*What you should do*:
Nothing in the records may change. Print them all again.

*Task material*:
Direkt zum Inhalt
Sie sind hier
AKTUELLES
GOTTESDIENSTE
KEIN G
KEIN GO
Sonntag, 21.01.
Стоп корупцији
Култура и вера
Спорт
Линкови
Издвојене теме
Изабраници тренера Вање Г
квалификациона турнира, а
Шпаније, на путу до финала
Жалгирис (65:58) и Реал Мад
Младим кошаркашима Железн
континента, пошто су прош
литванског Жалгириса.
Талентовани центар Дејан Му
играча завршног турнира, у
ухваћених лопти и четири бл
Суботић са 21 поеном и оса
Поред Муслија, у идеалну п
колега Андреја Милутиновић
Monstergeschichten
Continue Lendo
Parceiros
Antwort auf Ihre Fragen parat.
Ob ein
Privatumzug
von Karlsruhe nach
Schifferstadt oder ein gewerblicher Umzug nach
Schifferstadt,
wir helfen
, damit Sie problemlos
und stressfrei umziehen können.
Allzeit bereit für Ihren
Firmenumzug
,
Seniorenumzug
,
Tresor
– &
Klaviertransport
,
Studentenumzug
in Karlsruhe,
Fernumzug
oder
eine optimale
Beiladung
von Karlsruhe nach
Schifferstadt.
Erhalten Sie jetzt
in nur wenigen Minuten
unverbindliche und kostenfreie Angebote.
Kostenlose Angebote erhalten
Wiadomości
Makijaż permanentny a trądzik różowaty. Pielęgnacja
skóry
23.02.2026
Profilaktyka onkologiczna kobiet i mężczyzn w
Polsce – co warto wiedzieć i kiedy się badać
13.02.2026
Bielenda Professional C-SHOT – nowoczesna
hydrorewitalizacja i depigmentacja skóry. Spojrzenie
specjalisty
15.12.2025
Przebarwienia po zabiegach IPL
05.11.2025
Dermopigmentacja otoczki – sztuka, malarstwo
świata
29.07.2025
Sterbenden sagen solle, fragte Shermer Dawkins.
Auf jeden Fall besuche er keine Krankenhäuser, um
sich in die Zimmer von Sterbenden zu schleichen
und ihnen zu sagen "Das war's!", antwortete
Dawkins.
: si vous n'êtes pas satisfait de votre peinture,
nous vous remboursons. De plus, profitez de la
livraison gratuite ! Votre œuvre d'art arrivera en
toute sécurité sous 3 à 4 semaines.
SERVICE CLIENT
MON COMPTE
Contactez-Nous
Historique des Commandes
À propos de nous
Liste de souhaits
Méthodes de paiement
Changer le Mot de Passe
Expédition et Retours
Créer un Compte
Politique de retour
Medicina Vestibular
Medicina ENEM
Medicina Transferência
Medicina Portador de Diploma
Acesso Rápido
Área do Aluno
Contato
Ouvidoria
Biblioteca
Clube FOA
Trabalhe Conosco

*Written response*:
Direkt zum Inhalt
Sie sind hier
AKTUELLES
GOTTESDIENSTE
KEIN G
KEIN GO
Sonntag, 21.01.
Стоп корупцији
Култура и вера
Спорт
Линкови
Издвојене теме
Изабраници тренера Вање Г
квалификациона турнира, а
Шпаније, на путу до финала
Жалгирис (65:58) и Реал Мад
Младим кошаркашима Железн
континента, пошто су прош
литванског Жалгириса.
Талентовани центар Дејан Му
играча завршног турнира, у
ухваћених лопти и четири бл
Суботић са 21 поеном и оса
Поред Муслија, у идеалну п
колега Андреја Милутиновић
Monstergeschichten
Continue Lendo
Parceiros
Antwort auf Ihre Fragen parat.
Ob ein
Privatumzug
von Karlsruhe nach
Schifferstadt oder ein gewerblicher Umzug nach
Schifferstadt,
wir helfen
, damit Sie problemlos
und stressfrei umziehen können.
Allzeit bereit für Ihren
Firmenumzug
,
Seniorenumzug
,
Tresor
– &
Klaviertransport
,
Studentenumzug
in Karlsruhe,
Fernumzug
oder
eine optimale
Beiladung
von Karlsruhe nach
Schifferstadt.
Erhalten Sie jetzt
in nur wenigen Minuten
unverbindliche und kostenfreie Angebote.
Kostenlose Angebote erhalten
Wiadomości
Makijaż permanentny a trądzik różowaty. Pielęgnacja
skóry
23.02.2026
Profilaktyka onkologiczna kobiet i mężczyzn w
Polsce – co warto wiedzieć i kiedy się badać
13.02.2026
Bielenda Professional C-SHOT – nowoczesna
hydrorewitalizacja i depigmentacja skóry. Spojrzenie
specjalisty
15.12.2025
Przebarwienia po zabiegach IPL
05.11.2025
Dermopigmentacja otoczki – sztuka, malarstwo
świata
29.07.2025
Sterbenden sagen solle, fragte Shermer Dawkins.
Auf jeden Fall besuche er keine Krankenhäuser, um
sich in die Zimmer von Sterbenden zu schleichen
und ihnen zu sagen "Das war's!", antwortete
Dawkins.
: si vous n'êtes pas satisfait de votre peinture,
nous vous remboursons. De plus, profitez de la
livraison gratuite ! Votre œuvre d'art arrivera en
toute sécurité sous 3 à 4 semaines.
SERVICE CLIENT
MON COMPTE
Contactez-Nous
Historique des Commandes
À propos de nous
Liste de souhaits
Méthodes de paiement
Changer le Mot de Passe
Expédition et Retours
Créer un Compte
Politique de retour
Medicina Vestibular
Medicina ENEM
Medicina Transferência
Medicina Portador de Diploma
Acesso Rápido
Área do Aluno
Contato
Ouvidoria
Biblioteca
Clube FOA
Trabalhe Conosco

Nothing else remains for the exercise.